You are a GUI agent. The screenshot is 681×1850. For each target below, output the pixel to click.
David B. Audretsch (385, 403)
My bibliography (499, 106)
###
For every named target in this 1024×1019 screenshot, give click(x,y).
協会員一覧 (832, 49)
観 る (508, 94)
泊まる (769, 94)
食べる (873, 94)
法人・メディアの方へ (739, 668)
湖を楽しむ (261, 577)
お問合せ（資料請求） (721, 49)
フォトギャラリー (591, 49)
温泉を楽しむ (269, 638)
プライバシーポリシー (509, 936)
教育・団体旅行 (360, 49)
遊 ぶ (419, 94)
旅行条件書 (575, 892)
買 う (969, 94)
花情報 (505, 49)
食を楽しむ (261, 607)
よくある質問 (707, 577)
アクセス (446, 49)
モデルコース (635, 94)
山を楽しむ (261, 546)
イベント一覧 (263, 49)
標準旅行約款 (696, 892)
###
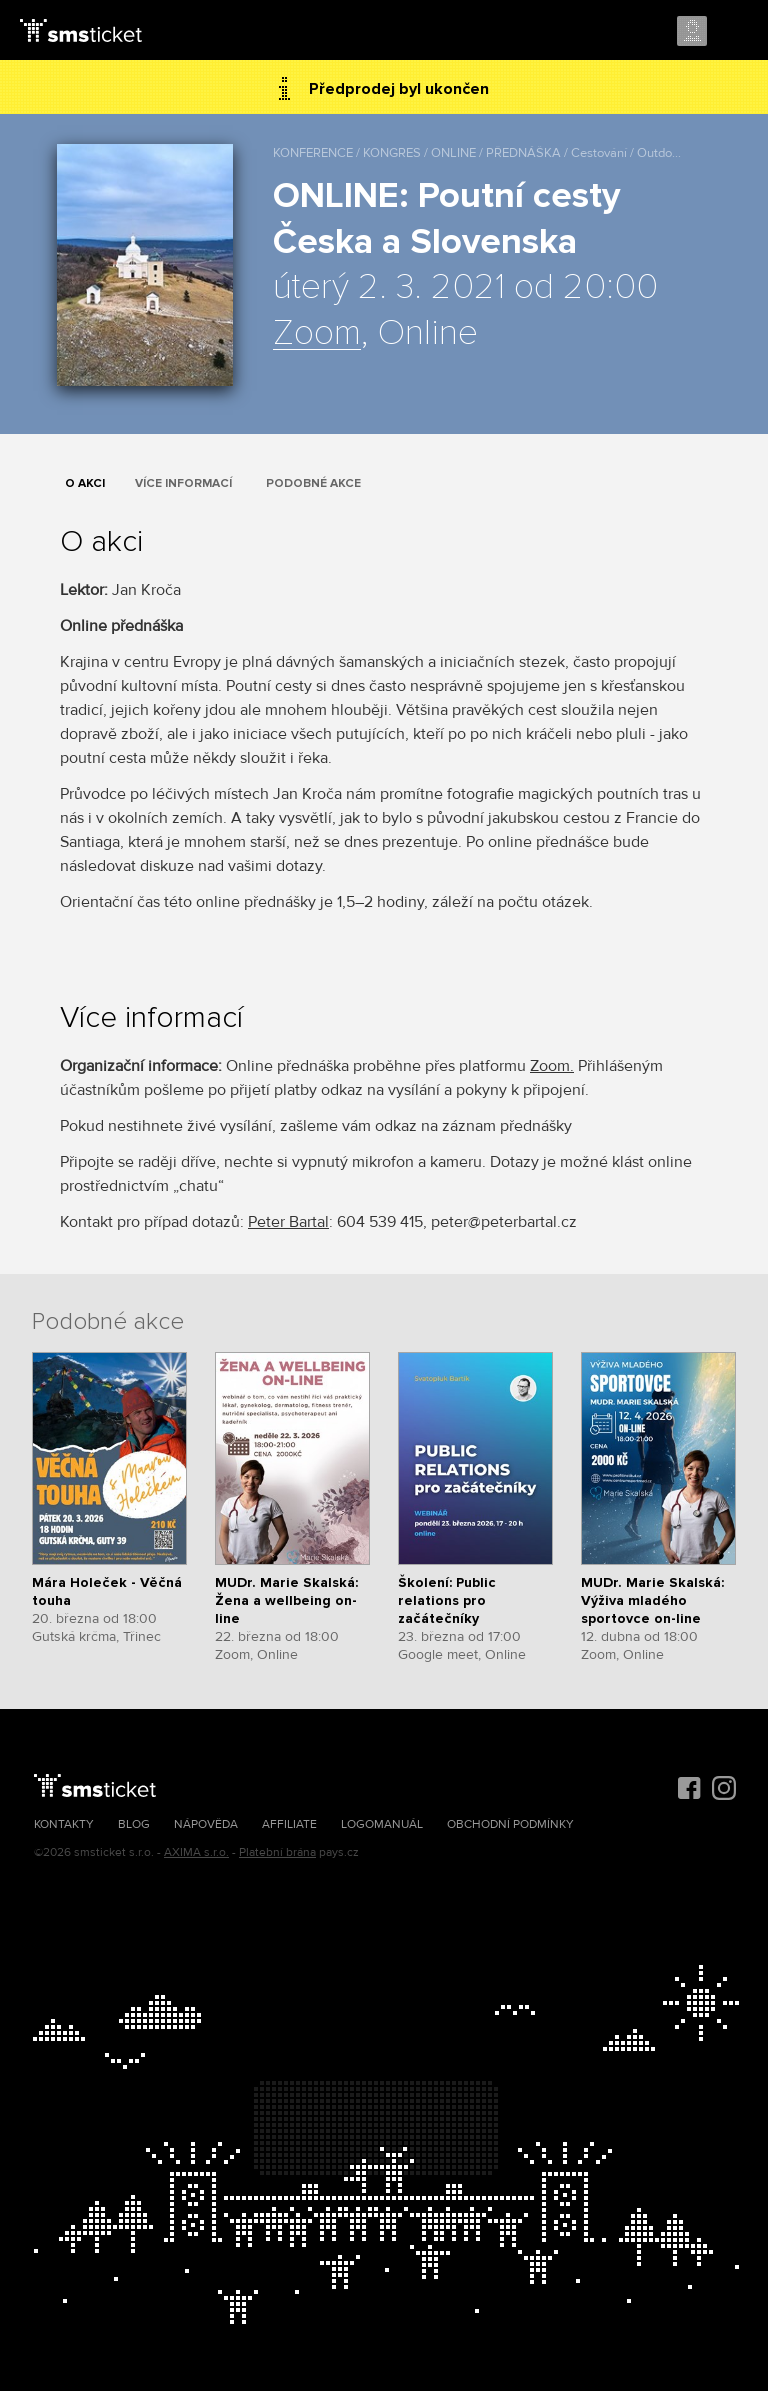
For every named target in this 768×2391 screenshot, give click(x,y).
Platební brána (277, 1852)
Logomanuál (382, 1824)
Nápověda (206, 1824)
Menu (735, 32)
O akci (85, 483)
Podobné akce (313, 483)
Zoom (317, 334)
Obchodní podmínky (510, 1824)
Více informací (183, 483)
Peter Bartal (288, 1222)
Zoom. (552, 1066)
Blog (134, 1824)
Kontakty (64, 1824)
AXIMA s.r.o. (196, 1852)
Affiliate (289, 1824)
###
WORK INSTRUCTIONS: Working from the data above, extract solely the lines from the one containing "Nápověda (206, 1824)" through the one containing "Affiliate (289, 1824)", exactly as they appear, both included.

WRITTEN SOLUTION:
Nápověda (206, 1824)
Menu (735, 32)
O akci (85, 483)
Podobné akce (313, 483)
Zoom (317, 334)
Obchodní podmínky (510, 1824)
Více informací (183, 483)
Peter Bartal (288, 1222)
Zoom. (552, 1066)
Blog (134, 1824)
Kontakty (64, 1824)
AXIMA s.r.o. (196, 1852)
Affiliate (289, 1824)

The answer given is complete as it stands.